David M. Schwarz
David M. Schwarz, an architect known for excellence in traditional design and his commitment to the creation of vibrant public environments, has been named the recipient of the 2015 Richard H. Driehaus Prize at the University of Notre Dame. He will be awarded the $200,000 prize during a ceremony on Saturday, March 21 in Chicago.
“Celebrating those who make substantive contributions to classical architecture in the modern world is essential to expanding the ideals of traditional and sustainable urbanism in contemporary life,” said Richard H. Driehaus, founder, chairman and chief investment officer of Chicago-based Driehaus Capital Management LLC. “Therefore I am pleased with the selection of David Schwarz as the 2015 Richard H. Driehaus Prize laureate. His work has demonstrated how architecture can contribute to the creation of dynamic and strong communities.”
Schwarz approaches design with a belief in humanism that emphasizes pedestrian-friendly and socially active architecture with the goal of enabling civility and productivity in urban environments. He believes in building spaces for people, paying careful attention to issues of scale and material. His historically informed designs create lively public environments that meet the needs of diverse audiences.
Emphasizing that good design transcends typology, Schwarz is dedicated to the development of singular solutions for each of his projects. He is committed to the use of architecture to create sustainable neighborhoods that foster a sense of humanity, community and common purpose.
Schwarz is president and CEO of David M. Schwarz Architects Inc., which he founded in 1976 in Washington, D.C. He received his bachelor's degree from St. John’s College in Maryland and a master of architecture from Yale University. He currently serves as chairman of the Yale School of Architecture Dean’s Council.
“David Schwarz has succeeded in establishing a renewed and spirited dialogue about the nature of architecture and urbanism in the post-war period,” said Michael Lykoudis, Driehaus Prize jury chair and Francis and Kathleen Rooney Dean of Notre Dame’s School of Architecture. “He has woven traditional principles with modernity throughout various scales and building types that characterize our contemporary world. His approach to significant commercial and institutional buildings as well as urban design indicates his sensitivity to how buildings’ characters contribute to a sense of place. His firm’s designs for large buildings usually thought of as the domain of engineers — such as sports arenas and stadiums — illustrate how classical, traditional and modern languages of architecture can be used to re-imagine the scale of these very large structures and successfully connect them to their communities.”
“David Schwarz has done as much as any architect today to bring traditional architecture into public view, and to make it part of living, active communities,” said Paul Goldberger, contributing editor at Vanity Fair and member of the Driehaus Prize jury. “His work has a remarkable range that encompasses arenas, schools, concert halls, apartment houses, a major league baseball park, a hospital, libraries, museums, small-town streetscapes and a vibrant urban square. What these buildings have in common is that they all show how successfully new architecture designed in a traditional style can enrich the public realm. If there is any architect who truly understands the concept of place, it is David Schwarz. He sees every building he designs as having a responsibility not just to the people who will use it but to everyone who will see it.”
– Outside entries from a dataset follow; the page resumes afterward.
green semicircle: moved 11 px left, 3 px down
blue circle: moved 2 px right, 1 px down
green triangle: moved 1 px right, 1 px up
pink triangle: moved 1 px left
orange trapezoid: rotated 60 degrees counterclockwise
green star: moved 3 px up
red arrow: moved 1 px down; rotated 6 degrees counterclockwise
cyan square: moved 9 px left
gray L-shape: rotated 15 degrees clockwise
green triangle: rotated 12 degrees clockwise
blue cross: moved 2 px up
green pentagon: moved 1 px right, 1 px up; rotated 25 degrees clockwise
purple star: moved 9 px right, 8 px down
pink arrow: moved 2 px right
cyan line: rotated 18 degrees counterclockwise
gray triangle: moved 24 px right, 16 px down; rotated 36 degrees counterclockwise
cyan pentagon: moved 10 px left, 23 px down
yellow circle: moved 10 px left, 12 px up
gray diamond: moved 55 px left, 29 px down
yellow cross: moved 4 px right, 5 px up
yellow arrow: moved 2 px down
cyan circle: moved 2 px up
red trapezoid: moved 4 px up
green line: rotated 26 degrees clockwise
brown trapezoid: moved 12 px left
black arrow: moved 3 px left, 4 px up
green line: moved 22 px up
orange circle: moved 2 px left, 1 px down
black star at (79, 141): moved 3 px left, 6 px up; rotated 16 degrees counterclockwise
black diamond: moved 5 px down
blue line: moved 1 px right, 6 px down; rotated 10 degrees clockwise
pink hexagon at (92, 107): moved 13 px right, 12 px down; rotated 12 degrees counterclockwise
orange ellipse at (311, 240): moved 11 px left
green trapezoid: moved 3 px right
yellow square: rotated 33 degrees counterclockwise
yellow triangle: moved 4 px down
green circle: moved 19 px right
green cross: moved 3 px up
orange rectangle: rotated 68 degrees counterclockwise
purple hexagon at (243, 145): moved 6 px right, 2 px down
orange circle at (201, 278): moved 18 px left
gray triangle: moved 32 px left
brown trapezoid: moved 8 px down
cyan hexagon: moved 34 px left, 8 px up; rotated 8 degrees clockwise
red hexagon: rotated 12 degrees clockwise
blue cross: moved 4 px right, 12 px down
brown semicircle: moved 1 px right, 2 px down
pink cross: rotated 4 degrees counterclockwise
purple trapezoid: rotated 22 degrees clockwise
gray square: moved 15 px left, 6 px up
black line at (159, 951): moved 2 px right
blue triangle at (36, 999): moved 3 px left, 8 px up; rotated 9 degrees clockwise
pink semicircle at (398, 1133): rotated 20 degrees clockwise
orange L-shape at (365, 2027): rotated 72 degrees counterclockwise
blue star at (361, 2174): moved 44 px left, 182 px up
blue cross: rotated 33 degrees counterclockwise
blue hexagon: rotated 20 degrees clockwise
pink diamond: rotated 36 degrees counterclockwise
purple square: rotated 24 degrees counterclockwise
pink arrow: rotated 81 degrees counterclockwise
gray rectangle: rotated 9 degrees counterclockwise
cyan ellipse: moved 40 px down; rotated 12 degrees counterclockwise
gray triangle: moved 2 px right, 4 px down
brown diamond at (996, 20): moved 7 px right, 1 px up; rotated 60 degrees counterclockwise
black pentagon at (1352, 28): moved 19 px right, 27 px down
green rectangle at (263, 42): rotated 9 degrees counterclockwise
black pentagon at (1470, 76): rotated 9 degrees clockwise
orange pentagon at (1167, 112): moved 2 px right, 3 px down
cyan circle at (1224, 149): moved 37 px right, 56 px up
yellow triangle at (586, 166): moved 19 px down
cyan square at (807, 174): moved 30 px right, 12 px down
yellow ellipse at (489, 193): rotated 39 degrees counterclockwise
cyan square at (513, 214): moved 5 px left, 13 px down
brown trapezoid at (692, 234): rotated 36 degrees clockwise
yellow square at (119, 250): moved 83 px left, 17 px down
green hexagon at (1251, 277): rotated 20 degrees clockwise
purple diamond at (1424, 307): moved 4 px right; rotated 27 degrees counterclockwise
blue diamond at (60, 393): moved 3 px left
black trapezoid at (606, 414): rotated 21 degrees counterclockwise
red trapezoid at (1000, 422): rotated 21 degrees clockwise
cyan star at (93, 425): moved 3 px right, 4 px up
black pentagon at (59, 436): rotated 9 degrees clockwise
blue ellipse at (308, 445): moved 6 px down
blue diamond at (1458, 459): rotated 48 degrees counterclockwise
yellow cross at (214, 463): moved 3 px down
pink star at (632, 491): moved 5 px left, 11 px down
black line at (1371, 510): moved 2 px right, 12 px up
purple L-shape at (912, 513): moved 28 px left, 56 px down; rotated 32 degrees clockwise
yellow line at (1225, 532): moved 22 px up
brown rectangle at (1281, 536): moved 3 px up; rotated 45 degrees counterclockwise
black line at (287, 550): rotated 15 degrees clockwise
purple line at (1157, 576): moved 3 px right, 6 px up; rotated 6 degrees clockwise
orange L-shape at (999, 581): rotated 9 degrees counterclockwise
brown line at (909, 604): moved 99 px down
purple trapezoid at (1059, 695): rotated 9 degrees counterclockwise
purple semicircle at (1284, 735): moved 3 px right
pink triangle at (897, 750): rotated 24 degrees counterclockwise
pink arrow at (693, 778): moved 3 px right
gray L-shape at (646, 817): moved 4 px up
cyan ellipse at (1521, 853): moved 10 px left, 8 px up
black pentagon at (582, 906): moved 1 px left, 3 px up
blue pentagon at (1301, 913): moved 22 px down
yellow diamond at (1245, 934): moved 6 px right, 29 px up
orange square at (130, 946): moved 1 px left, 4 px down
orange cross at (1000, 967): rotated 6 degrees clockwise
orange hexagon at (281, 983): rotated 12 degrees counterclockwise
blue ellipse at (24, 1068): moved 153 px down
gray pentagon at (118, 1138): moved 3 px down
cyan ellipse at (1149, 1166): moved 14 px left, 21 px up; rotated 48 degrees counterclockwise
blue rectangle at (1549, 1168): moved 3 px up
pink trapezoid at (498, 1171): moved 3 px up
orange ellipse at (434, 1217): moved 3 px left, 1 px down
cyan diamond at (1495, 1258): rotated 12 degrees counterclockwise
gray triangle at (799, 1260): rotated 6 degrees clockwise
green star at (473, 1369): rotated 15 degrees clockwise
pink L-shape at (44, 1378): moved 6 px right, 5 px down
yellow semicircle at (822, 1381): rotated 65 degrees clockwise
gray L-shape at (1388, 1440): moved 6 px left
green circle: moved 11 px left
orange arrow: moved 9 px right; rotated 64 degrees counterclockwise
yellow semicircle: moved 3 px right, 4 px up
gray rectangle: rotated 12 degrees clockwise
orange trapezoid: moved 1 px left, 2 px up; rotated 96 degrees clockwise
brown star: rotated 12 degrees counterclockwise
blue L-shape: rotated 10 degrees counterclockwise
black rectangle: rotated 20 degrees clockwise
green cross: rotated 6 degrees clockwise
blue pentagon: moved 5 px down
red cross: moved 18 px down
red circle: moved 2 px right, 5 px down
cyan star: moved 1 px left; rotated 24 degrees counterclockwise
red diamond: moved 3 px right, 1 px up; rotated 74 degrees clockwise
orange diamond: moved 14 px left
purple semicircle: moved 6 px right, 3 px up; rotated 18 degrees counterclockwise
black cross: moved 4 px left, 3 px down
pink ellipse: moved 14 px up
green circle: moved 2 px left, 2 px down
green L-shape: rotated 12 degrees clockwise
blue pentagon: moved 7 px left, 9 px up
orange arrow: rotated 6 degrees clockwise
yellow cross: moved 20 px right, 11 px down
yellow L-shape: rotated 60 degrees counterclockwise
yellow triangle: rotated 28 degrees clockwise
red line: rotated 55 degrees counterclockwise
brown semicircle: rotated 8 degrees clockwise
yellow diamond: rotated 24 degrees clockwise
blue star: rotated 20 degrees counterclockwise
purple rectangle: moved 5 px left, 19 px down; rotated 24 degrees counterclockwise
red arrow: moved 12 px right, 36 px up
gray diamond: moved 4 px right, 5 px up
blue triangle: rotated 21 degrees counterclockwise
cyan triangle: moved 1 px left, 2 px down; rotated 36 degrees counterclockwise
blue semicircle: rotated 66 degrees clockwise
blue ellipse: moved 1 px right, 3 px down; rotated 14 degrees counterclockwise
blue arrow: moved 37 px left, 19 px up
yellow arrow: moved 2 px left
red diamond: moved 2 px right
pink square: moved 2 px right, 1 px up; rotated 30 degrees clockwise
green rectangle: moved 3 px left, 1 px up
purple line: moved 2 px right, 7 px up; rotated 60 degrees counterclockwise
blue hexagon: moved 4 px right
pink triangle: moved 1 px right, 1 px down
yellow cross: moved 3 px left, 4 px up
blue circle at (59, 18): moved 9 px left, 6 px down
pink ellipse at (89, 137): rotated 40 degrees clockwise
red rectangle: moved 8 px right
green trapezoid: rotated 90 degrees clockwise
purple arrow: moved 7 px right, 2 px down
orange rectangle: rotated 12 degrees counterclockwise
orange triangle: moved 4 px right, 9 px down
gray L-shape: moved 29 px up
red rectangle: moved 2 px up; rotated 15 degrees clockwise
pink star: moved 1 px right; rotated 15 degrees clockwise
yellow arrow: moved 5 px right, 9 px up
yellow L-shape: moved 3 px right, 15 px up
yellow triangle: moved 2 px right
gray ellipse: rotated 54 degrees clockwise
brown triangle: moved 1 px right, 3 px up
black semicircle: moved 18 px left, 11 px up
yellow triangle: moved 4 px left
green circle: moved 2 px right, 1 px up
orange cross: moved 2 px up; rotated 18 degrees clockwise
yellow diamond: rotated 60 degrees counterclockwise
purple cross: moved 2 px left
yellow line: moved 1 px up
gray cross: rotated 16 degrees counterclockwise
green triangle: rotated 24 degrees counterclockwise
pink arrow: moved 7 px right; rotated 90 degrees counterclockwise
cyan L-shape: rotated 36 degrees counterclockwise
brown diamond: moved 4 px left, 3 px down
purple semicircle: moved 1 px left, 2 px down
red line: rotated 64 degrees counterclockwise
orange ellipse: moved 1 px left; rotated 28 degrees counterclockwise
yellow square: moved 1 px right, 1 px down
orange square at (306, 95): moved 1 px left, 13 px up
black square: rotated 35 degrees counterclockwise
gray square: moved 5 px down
“Literature, visual art, architecture and years of experience are brought to bear on the work of David Schwarz,” said Demetri Porphyrios, principal of Porphyrios Associates and another member of the Driehaus Prize jury. “What emerges is his passion for architecture, formal curiosity and the re-awakened enjoyment of art-deco and classical architecture. With regard to the city, the work of David Schwarz is also a testimony to the civic splendor that architect and patron can achieve with compelling force.”
The Richard H. Driehaus Prize was established in 2003 to honor the lifetime contributions to traditional, classical and sustainable architecture and urbanism in the modern world. The prize is awarded annually to a living architect whose work creates a positive cultural, environmental and artistic impact in keeping with the highest ideals of classical architecture in contemporary society.